= Capacitance multiplier =

Circuit that makes capacitor act like a larger capacitor

A capacitance multiplier is designed to make a capacitor function like a much larger capacitor. This can be achieved in at least two ways.
- An active circuit, using a device such as a transistor or operational amplifier
- A passive circuit, using autotransformers. These are typically used for calibration standards. The General Radio / IET labs 1417 is one such example.

Capacitor multipliers make low-frequency filters and long-duration timing circuits possible that would be impractical with actual capacitors. Another application is in DC power supplies where very low ripple voltage (under load) is of paramount importance, such as in class-A amplifiers.

== Transistor-based ==

A basic transistor capacitance multiplier.

Here the capacitance of capacitor $C_1$ is multiplied by approximately the transistor's current gain (β).

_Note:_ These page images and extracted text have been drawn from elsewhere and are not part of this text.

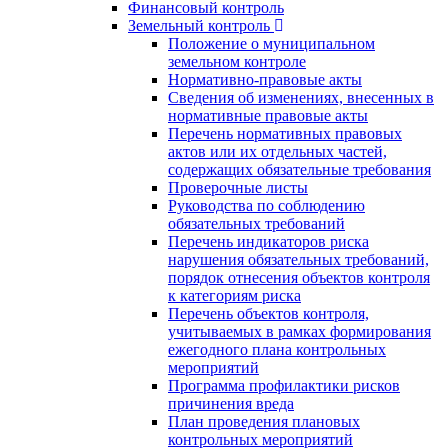
Финансовый контроль
Земельный контроль
Положение о муниципальном
земельном контроле
Нормативно-правовые акты
Сведения об изменениях, внесенных в
нормативные правовые акты
Перечень нормативных правовых
актов или их отдельных частей,
содержащих обязательные требования
Проверочные листы
Руководства по соблюдению
обязательных требований
Перечень индикаторов риска
нарушения обязательных требований,
порядок отнесения объектов контроля
к категориям риска
Перечень объектов контроля,
учитываемых в рамках формирования
ежегодного плана контрольных
мероприятий
Программа профилактики рисков
причинения вреда
План проведения плановых
контрольных мероприятий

Without Q, $R_2$ would be the load on the capacitor. With Q in place, the loading imposed upon $C_1$ is simply the load current reduced by a factor of $\left( \beta + 1 \right)$. Consequently, $C_1$ appears multiplied by a factor of $\left( \beta + 1 \right)$when viewed by the load.

Another way is to look at this circuit as an emitter follower with capacitor C1 holding voltage at base constant with load of input impedance of Q1:

$Z_{\text{in}} = R_2 \cdot \left( \beta +1 \right)$,

so the output current is stabilized much more against power line voltage noise.

== Operational amplifier based ==

A basic op amp capacitance multiplier.

Here, the capacitance of capacitor C1 is multiplied by the ratio of resistances:

$C = C_1 \cdot \frac{R_1}{R_2}$

at the $V_i$ node.

More advanced capacitance multiplier

The synthesized capacitance also brings a series resistance approximately equal to $R_2$, and a leakage current appears across the capacitance because of the input offsets of OP. These problems can be avoided by a circuit with two op amps. In this circuit the input to OP1 can be a.c.-coupled if necessary, and the capacitance can be made variable by making the ratio of $R_1$ to $R_2$ variable.

$C = C_1 \cdot \left(1 + \frac{R_2}{R_1}\right)$

In the circuits described above the capacitance is grounded, but floating capacitance multipliers are possible.

A negative capacitance multiplier can be created with a negative impedance converter.

== Autotransformer based ==
These permit the synthesis of accurate values of large capacitance (e.g., 1 F) by multiplying the capacitance of a high-precision lower value capacitor by the use of two transformers. Its function acts as a reference standard, not as a general-purpose circuit element. The resulting device is a four-terminal element and cannot be used at dc.